Whether you are working on a classroom, school, or district level, we encourage you to pause this summer to:

  1. Reflect on what worked in your academic strategy last year and what needs to be adjusted to support all students’ learning needs.
  2. Think about how to develop a pacing guide for this year that aligns to your content scope and sequence.

As you pause, consider:

  • How many teaching days will I realistically have this year?
  • Is there a pacing calendar that the grade-level team can work from to ensure that we cover the major work of each unit? How does that impact the lessons we plan to teach? 
  • How do I strategically think about flex days now in order to support unfinished learning? 
  • Reviewing guidance from the curriculum authors, how can I make the most important grade-level standards fit into my instructional days? 

In the 2022 Addressing Unfinished Learning Toolkit, you will find new resources to support you as you pause, including new tools for annual planning, new templates, and new criteria for prioritizing content:

  • The updated ELA guidance and tools will support you on which texts you are prioritizing and your criteria for success, including ensuring that students are engaging with diverse authors and perspectives across texts. and guiding you through pausing and reflecting on how to make the most of your flex time.
  • The updated math guidance and tools will provide guidance to support annual math planning, so that you can plan flex time throughout the year—a critical step before unit and lesson prioritization. Additionally, you can use the year-long guidance and prioritization tool to help you stay responsive to your students’ needs by building in time throughout the year to pause and realign the pacing calendar based on where your students are.

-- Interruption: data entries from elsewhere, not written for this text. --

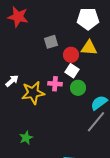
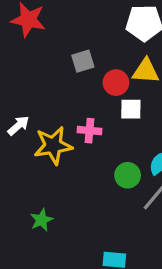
white square: (72, 71) -> (131, 109), moved, turned -32
green circle: (78, 88) -> (128, 175), moved

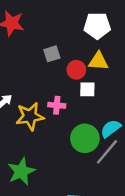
green circle: (128, 175) -> (85, 138), size x1.5
green star: (42, 220) -> (21, 171), size x1.6

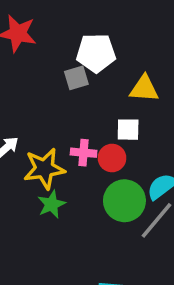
white pentagon: (97, 26) -> (96, 53), moved
red circle: (76, 70) -> (112, 158), moved
green star: (21, 171) -> (51, 204), moved, size x0.7

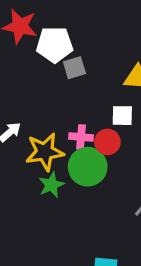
white pentagon: (96, 53) -> (55, 45), moved
green circle: (124, 201) -> (88, 167), moved

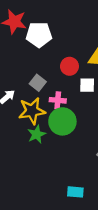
gray square: (74, 68) -> (38, 83), moved, turned -35
red circle: (107, 142) -> (69, 66), moved

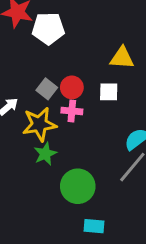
red circle: (69, 66) -> (72, 87), moved
green circle: (62, 121) -> (78, 186), moved

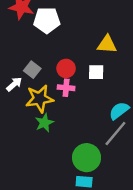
gray square: (47, 89) -> (32, 70), moved
green circle: (78, 186) -> (87, 158), moved

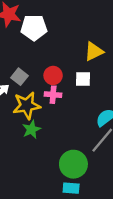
yellow triangle: (107, 44) -> (94, 52), turned -30

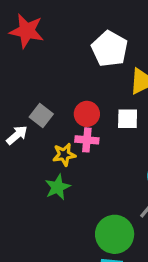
white pentagon: (34, 28) -> (110, 49), moved, turned 30
yellow star: (27, 105) -> (64, 155), moved, size x0.6

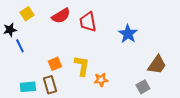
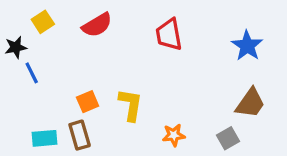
red trapezoid: (88, 22) -> (169, 35), moved
blue star: (128, 34) -> (247, 46), moved
orange star: (101, 80) -> (174, 135), moved

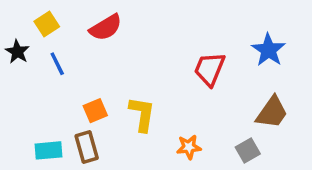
red trapezoid: (169, 35) -> (210, 69), moved, turned 32
black star: (16, 47) -> (17, 52), turned -30
blue line: (32, 73) -> (57, 64), moved

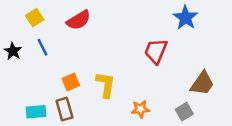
blue star: (268, 50) -> (185, 18), moved
black star: (17, 52) -> (13, 51), moved

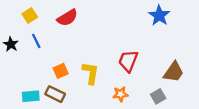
red trapezoid: (156, 51) -> (128, 61), moved
brown rectangle: (64, 109) -> (55, 94), turned -48

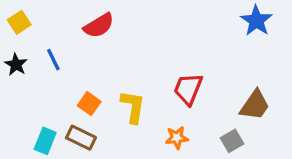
yellow square: (30, 16) -> (19, 22), moved
blue star: (159, 16) -> (256, 21), moved
orange square: (61, 71) -> (89, 104), turned -32
cyan rectangle: (31, 96) -> (45, 141), turned -63

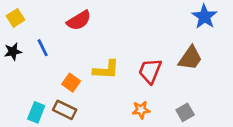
black star: (16, 65) -> (13, 52), turned 30
brown trapezoid: (255, 105) -> (190, 58), moved
yellow L-shape: (133, 107) -> (106, 70), moved, turned 84

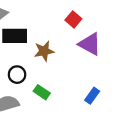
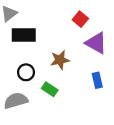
brown star: (44, 51) -> (60, 60), moved
blue rectangle: (92, 96) -> (97, 80), moved, turned -49

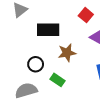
black rectangle: (24, 35) -> (48, 30), moved

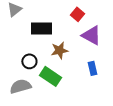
green rectangle: (58, 80) -> (50, 76), size x1.5

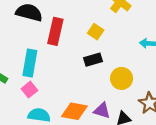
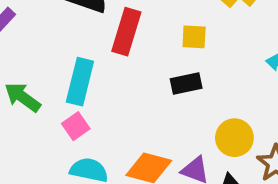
yellow square: (96, 32) -> (194, 37), turned -35
yellow circle: (122, 78) -> (234, 138), moved

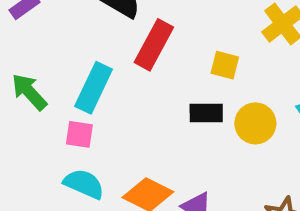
pink square: (76, 126) -> (79, 134), turned 32
yellow circle: (234, 138) -> (255, 123), moved

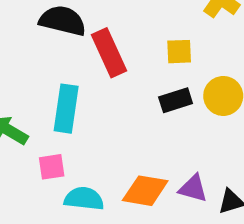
red rectangle: (154, 45) -> (109, 53), turned -36
pink square: (79, 134) -> (52, 167), moved

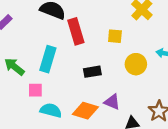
black rectangle: (176, 100) -> (92, 72), moved
purple triangle: (193, 188) -> (112, 102), moved

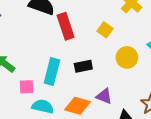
yellow square: (115, 36) -> (105, 30), turned 32
cyan rectangle: (48, 59) -> (52, 72), moved

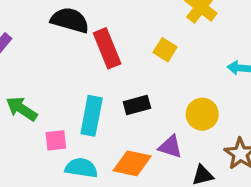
yellow circle: (127, 57) -> (202, 114), moved

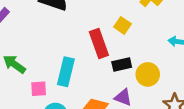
red rectangle: (107, 48) -> (99, 44), moved
black rectangle: (137, 105) -> (122, 65), moved

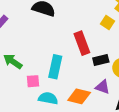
yellow square: (123, 25) -> (108, 23), moved

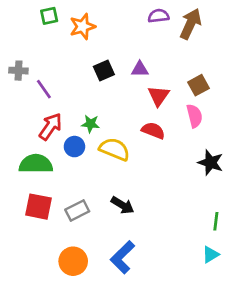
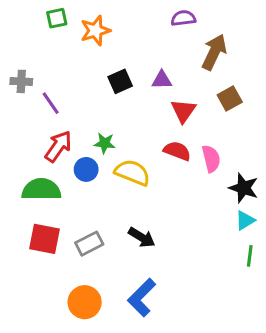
brown arrow: (190, 24) -> (214, 52), moved
pink semicircle: (194, 116) -> (211, 159), moved
cyan triangle: (210, 255) -> (245, 220), moved

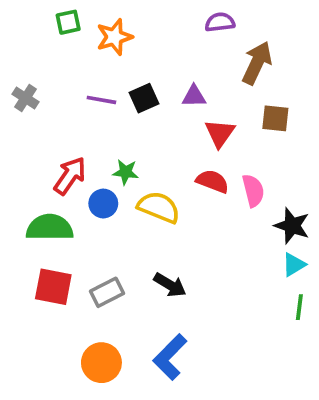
gray cross: (21, 81) -> (26, 98), turned 30
brown square: (230, 98) -> (275, 118), turned 35
purple line: (51, 103) -> (101, 100), moved, turned -45

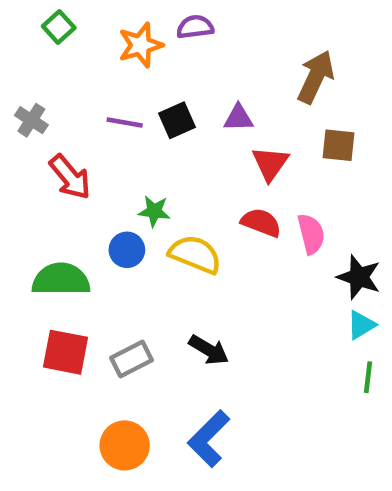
green square: (68, 22) -> (59, 27), moved, turned -30
purple semicircle: (220, 22) -> (195, 27), moved
red arrow: (70, 176) -> (70, 177), moved, turned 105

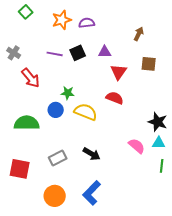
purple semicircle: (195, 27) -> (87, 23), moved
brown arrow: (316, 77) -> (139, 34), size x0.6
pink semicircle: (311, 234) -> (137, 146), moved, turned -36
cyan triangle: (361, 325) -> (159, 143), turned 32
red square: (65, 352) -> (20, 169), moved

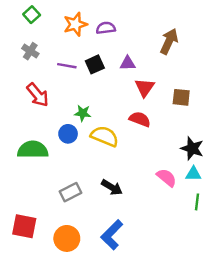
brown arrow: (139, 34) -> (169, 41), size x1.5
gray cross: (14, 53) -> (30, 51), moved
brown square: (149, 64) -> (181, 97), moved
red square: (20, 169) -> (24, 226), moved

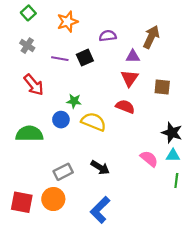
purple semicircle: (106, 28) -> (108, 36), moved
purple triangle: (128, 63) -> (133, 56), moved
orange circle: (67, 238) -> (53, 199), moved

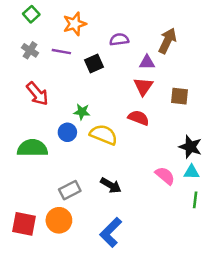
purple line: (60, 59) -> (61, 52), moved

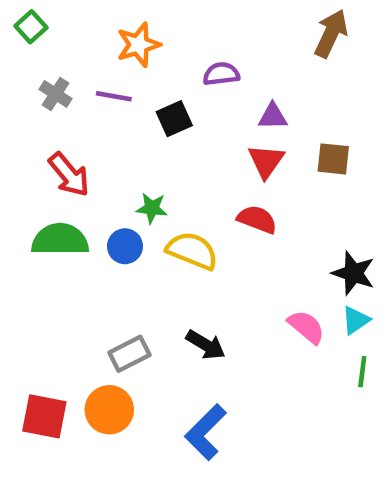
green square: (31, 14) -> (31, 27), moved
brown arrow: (167, 41) -> (331, 34), moved
brown square: (179, 96) -> (333, 159), moved
green semicircle: (32, 148) -> (60, 240), moved
cyan triangle: (192, 172) -> (356, 320), turned -35

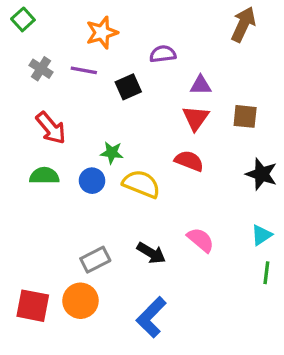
green semicircle: (60, 240) -> (44, 176), size x0.7
black star: (353, 273) -> (261, 174), moved
pink semicircle: (306, 327) -> (201, 240), moved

We know that there is no “average student.”* Every student is unique and possesses individual strengths and learning needs, and there isn’t a quick, easy, one-time method to assess each of those strengths and needs and plan the rest of the year out accordingly. Reaching every student—building on their strengths, meeting their needs—requires ongoing thoughtful reflection and adjustment. This toolkit  is designed to help educators do just that, offering resources that will help you take targeted action to continuously monitor and improve strategies to address unfinished learning and guidance on pausing to reflect on students’ progress so that you can reach every student you serve. 

* Todd Rose, The end of average: How we succeed in a world that values sameness. (New York: Harper Collins, 2015), back cover.